Now, let's visualize the cleaned data to understand listening habits. We will explore:
-   **Listening Time Over Time**: A timeline of total listening minutes per month.
-   **Hourly Listening Patterns**: A heatmap showing listening activity by day of the week and hour.
-   **Top Artists and Songs**: Bar charts of the most frequently played artists and tracks.

In [5]:
# --- Visualization 1: Listening Time Over Time ---
print(f"{'='*70}")
print("EDA 1: LISTENING TIMELINE")
print(f"{'='*70}")

# Resample data by month and sum the listening time
df_cleaned['ts_month'] = df_cleaned['ts'].dt.to_period('M').dt.to_timestamp()
monthly_listening = df_cleaned.groupby('ts_month')['ms_played'].sum().reset_index()
monthly_listening['hours_played'] = monthly_listening['ms_played'] / (1000 * 60 * 60)

# Create the timeline plot
fig_timeline = px.line(
    monthly_listening,
    x='ts_month',
    y='hours_played',
    title='Total Monthly Listening Time (Hours)',
    labels={'ts_month': 'Month', 'hours_played': 'Total Listening Hours'},
    markers=True,
    template='plotly_dark'
)
fig_timeline.update_layout(title_x=0.5)
fig_timeline.show()

EDA 1: LISTENING TIMELINE


In [6]:
# --- Visualization 2: Hourly Listening Patterns ---
print(f"\n{'='*70}")
print("EDA 2: HOURLY LISTENING HEATMAP")
print(f"{'='*70}")

# Create a pivot table of listening counts by day and hour
hourly_listening = df_cleaned.pivot_table(
    index='day_of_week',
    columns='hour',
    values='ts',
    aggfunc='count'
).fillna(0)

# Order the days of the week correctly
days_order = ['Monday', 'Tuesday', 'Wednesday', 'Thursday', 'Friday', 'Saturday', 'Sunday']
hourly_listening = hourly_listening.reindex(days_order)

# Create the heatmap
fig_hourly = px.imshow(
    hourly_listening,
    title='Listening Habits: Heatmap of Streams by Day and Hour',
    labels={'x': 'Hour of Day', 'y': 'Day of Week', 'color': 'Total Streams'},
    template='plotly_dark'
)
fig_hourly.update_layout(title_x=0.5)
fig_hourly.show()


EDA 2: HOURLY LISTENING HEATMAP


In [7]:
# --- Visualization 3: Top Artists and Songs ---
print(f"\n{'='*70}")
print("EDA 3: TOP ARTISTS AND SONGS")
print(f"{'='*70}")

# Calculate top artists by listening time
artist_listening_time = df_cleaned.groupby('master_metadata_album_artist_name')['ms_played'].sum() / (1000 * 60)
top_artists = artist_listening_time.sort_values(ascending=False).head(15)
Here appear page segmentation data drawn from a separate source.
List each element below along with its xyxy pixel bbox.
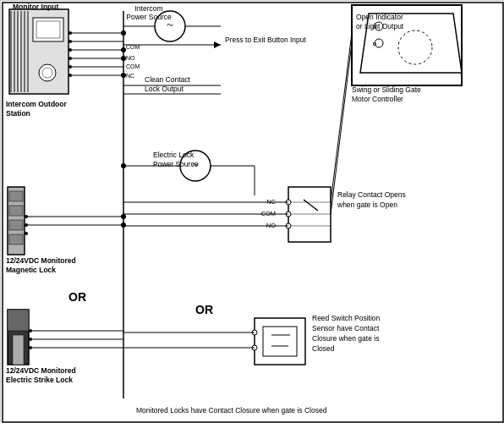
svg-text:Swing or Sliding Gate: Swing or Sliding Gate	[352, 85, 421, 94]
svg-rect-53	[263, 327, 297, 356]
svg-text:Electric Lock: Electric Lock	[153, 151, 194, 159]
svg-text:Electric Strike Lock: Electric Strike Lock	[6, 376, 73, 384]
svg-text:NC: NC	[266, 198, 276, 206]
svg-text:NO: NO	[126, 55, 135, 61]
svg-text:Closure when gate is: Closure when gate is	[312, 334, 379, 343]
svg-text:Power Source: Power Source	[126, 13, 172, 21]
svg-text:COM: COM	[261, 210, 277, 217]
svg-point-81	[121, 214, 126, 219]
svg-text:NC: NC	[126, 73, 134, 79]
svg-text:Sensor have Contact: Sensor have Contact	[312, 324, 380, 332]
svg-text:~: ~	[167, 19, 173, 32]
svg-rect-34	[9, 234, 23, 244]
svg-point-12	[42, 68, 52, 78]
svg-text:Intercom Outdoor: Intercom Outdoor	[6, 100, 67, 108]
svg-text:Closed: Closed	[312, 344, 335, 353]
svg-rect-10	[36, 21, 60, 38]
svg-text:Monitor Input: Monitor Input	[13, 3, 58, 11]
svg-text:Monitored Locks have Contact C: Monitored Locks have Contact Closure whe…	[136, 406, 327, 415]
svg-text:Power Source: Power Source	[153, 160, 199, 168]
svg-point-88	[121, 30, 126, 36]
svg-text:Intercom: Intercom	[134, 4, 162, 13]
svg-rect-32	[9, 206, 23, 216]
svg-text:12/24VDC Monitored: 12/24VDC Monitored	[6, 256, 76, 265]
svg-text:COM: COM	[126, 63, 140, 69]
svg-text:Open Indicator: Open Indicator	[356, 13, 403, 21]
svg-text:Motor Controller: Motor Controller	[352, 95, 403, 103]
svg-text:Magnetic Lock: Magnetic Lock	[6, 266, 56, 274]
svg-text:Station: Station	[6, 109, 30, 118]
svg-text:Relay Contact Opens: Relay Contact Opens	[337, 190, 406, 199]
wiring-diagram: ~ ~ o o	[0, 0, 504, 423]
svg-text:OR: OR	[68, 290, 86, 304]
svg-text:OR: OR	[195, 303, 213, 316]
svg-text:NO: NO	[266, 222, 276, 229]
svg-rect-33	[9, 220, 23, 230]
svg-text:o: o	[373, 40, 377, 47]
svg-point-82	[121, 222, 126, 228]
svg-text:COM: COM	[126, 44, 140, 50]
svg-text:Press to Exit Button Input: Press to Exit Button Input	[225, 36, 307, 44]
svg-rect-31	[9, 191, 23, 201]
svg-text:12/24VDC Monitored: 12/24VDC Monitored	[6, 366, 76, 375]
svg-text:Reed Switch Position: Reed Switch Position	[312, 314, 381, 322]
svg-text:Clean Contact: Clean Contact	[145, 75, 191, 84]
svg-point-37	[25, 232, 28, 235]
svg-rect-40	[13, 335, 24, 365]
svg-rect-39	[8, 310, 29, 331]
svg-rect-44	[288, 187, 331, 242]
svg-text:or Light Output: or Light Output	[356, 22, 404, 30]
svg-text:Lock Output: Lock Output	[145, 85, 184, 93]
svg-point-92	[121, 163, 126, 168]
svg-text:when gate is Open: when gate is Open	[337, 201, 397, 209]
# Calculate top songs by play count
track_play_counts = df_cleaned['master_metadata_track_name'].value_counts().head(15)

# Create subplots
fig_top = make_subplots(
    rows=1, cols=2,
    subplot_titles=('Top 15 Artists by Listening Time (Minutes)', 'Top 15 Most Played Songs'),
    horizontal_spacing=0.15
)

# Top Artists Bar Chart
fig_top.add_trace(
    go.Bar(y=top_artists.index, x=top_artists.values, orientation='h', marker_color='lightgreen'),
    row=1, col=1
)

# Top Songs Bar Chart
fig_top.add_trace(
    go.Bar(y=track_play_counts.index, x=track_play_counts.values, orientation='h', marker_color='lightblue'),
    row=1, col=2
)

fig_top.update_layout(
    title_text='Top Artists and Songs',
    showlegend=False,
    template='plotly_dark',
    title_x=0.5,
    height=500
)
fig_top.update_yaxes(autorange="reversed")
fig_top.show()


EDA 3: TOP ARTISTS AND SONGS


---

## Section 3: Feature Engineering and Data Preparation

This is the most critical phase of the pipeline. Here, we transition from analyzing streaming history to preparing a dataset for machine learning. This involves:
1.  **Loading the Feature Dataset**: A pre-processed CSV containing unique tracks and their **348 audio features**.
2.  **Data Filtering**: Selecting genres with sufficient samples for robust model training.
3.  **Feature Extraction and Assembly**: Parsing and combining all 348 features into a single feature matrix (`X`).
4.  **Label Encoding**: Converting genre names into numerical labels (`y`).
5.  **Data Splitting**: Dividing the data into training, validation, and test sets.
6.  **Feature Scaling**: Standardizing features to ensure fair model training.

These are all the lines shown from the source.